Wednesday, January 30, 2008

Lawrence Richette

"Philly Lit Today": Commentary from Philly writers.

#2 in a series--

I live in Philadelphia. By choice. I have lived in New York, Washington, and Los Angeles happily, and I could have chosen to stay in any of those other cities, but Philly kept calling me home.

It is after all the second-largest city on the East Coast. But its proximity to New York City gives Philadelphians a terrible inferiority complex. We are both too far from the perceived cultural center of the country, which is allegedly Manhatttan, and too close not to be swalllowed up by New York's gravitational pull.

I have now published six novels through Xlibris. Of them all but the latest one take place, wholly or in part, in Philadelphia. I continue to find the city a boundless source of inspiration. Philip Roth recently observed with a rare show of common sense that American writers tend to be regiionalists. Twenty years ago, when I started writing novels, I had no thought of becoming twentieth-century Philadelphia's chronicler. And yet that is what I seem to have become. Philadelphia teems with characters, stories, locations that have never been described. Any fiction writer who keeps his/her eyes and ears open will be rewarded--if that writer is willing to tell the truth.

From a crass material standpoint, Philly is a great place to live, at least compared to New York or D.C., because you can live well here on a relatively low income. The city has its disadvantages too. There's a lack of support for local writers, and the number of independent bookstores where you can set up a reading has shrunken drastically in the past year. The city library and school system need to coordinate better with regional poets and novelists, to get them in contact with Philadelphia's future creators. And Philadelphia's so-called independent media often ignores or denigrates local talent in favor of brand-name mediocrities like the unspeakable Jennifer Weiner.

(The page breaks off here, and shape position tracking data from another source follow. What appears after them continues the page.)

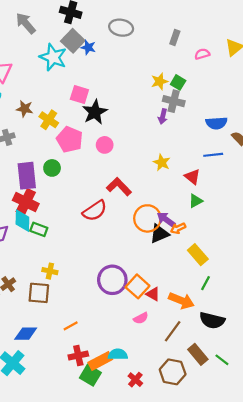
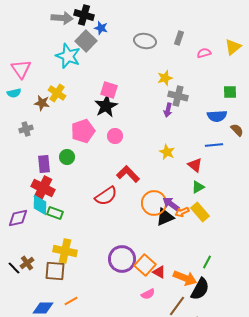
gray arrow: (26, 23) -> (62, 18), moved, turned 135
gray ellipse: (121, 28) -> (145, 41), moved
blue star: (88, 47) -> (101, 28), moved
green square: (178, 82) -> (230, 92), moved, turned -32
pink square: (79, 95) -> (109, 90), moved
yellow cross: (49, 120) -> (57, 93), moved
pink pentagon: (70, 139) -> (83, 131), turned 30
purple rectangle: (27, 176) -> (44, 164), size x0.7
yellow rectangle: (198, 255) -> (200, 212), moved
yellow cross: (50, 271) -> (65, 251), size x1.6
black semicircle: (212, 320) -> (200, 289), moved, turned -75
orange line: (71, 326) -> (71, 301), moved

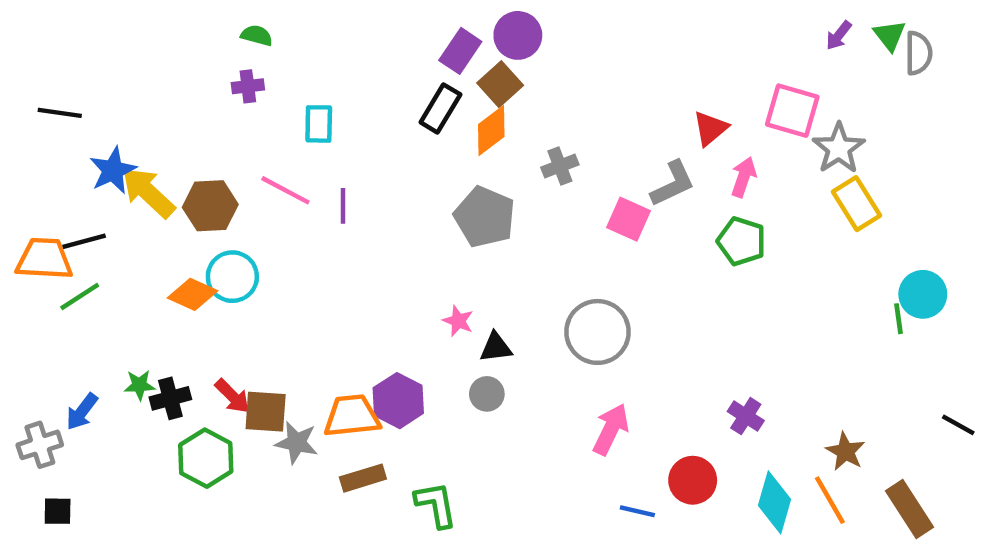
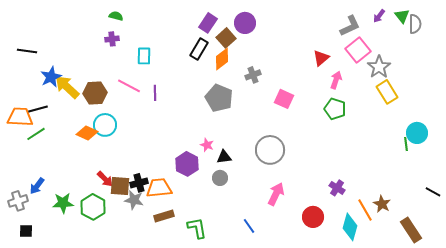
purple circle: (518, 35) -> (245, 23), moved
pink square: (792, 111) -> (358, 50), turned 35
gray L-shape: (673, 184) -> (350, 26), moved
green star: (139, 385) -> (63, 203), moved, size x1.5
black cross: (170, 398) -> (139, 183), moved
purple hexagon: (398, 401) -> (187, 164), moved
orange line: (830, 500) -> (365, 210), moved
blue line: (637, 511) -> (249, 226), moved, turned 42

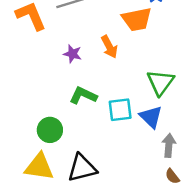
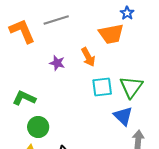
green L-shape: (83, 95) -> (24, 98), moved
cyan square: (120, 110) -> (102, 87), moved

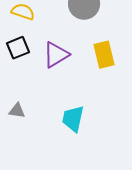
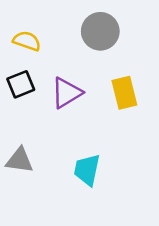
gray triangle: (17, 111) -> (20, 160), size x1.4

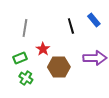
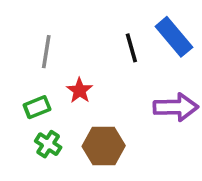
blue rectangle: (94, 20) -> (174, 37), size x1.5
brown hexagon: (59, 67) -> (104, 146), moved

New York is, in my view, a moribund place for a young writer to start out. There is too much cutthroat competition, for one thing, and the values of New York are all about success, not quality. In Philadelphia things tend to be the opposite. It may be a second city in population, but it is the first city in the country in terms of an up-and-coming arts scene. And if you get tired of cheap rents, soft pretzels, and Mummers, you can always jump on a Greyhound bus for less than $40 round trip and spend the day in Manhattan. I did that yesterday, and while I had a fine time, I felt my heart lift as we crossed the Ben Franklin Bridge.

Thursday, January 24, 2008


This post has been deleted at the request of the writer.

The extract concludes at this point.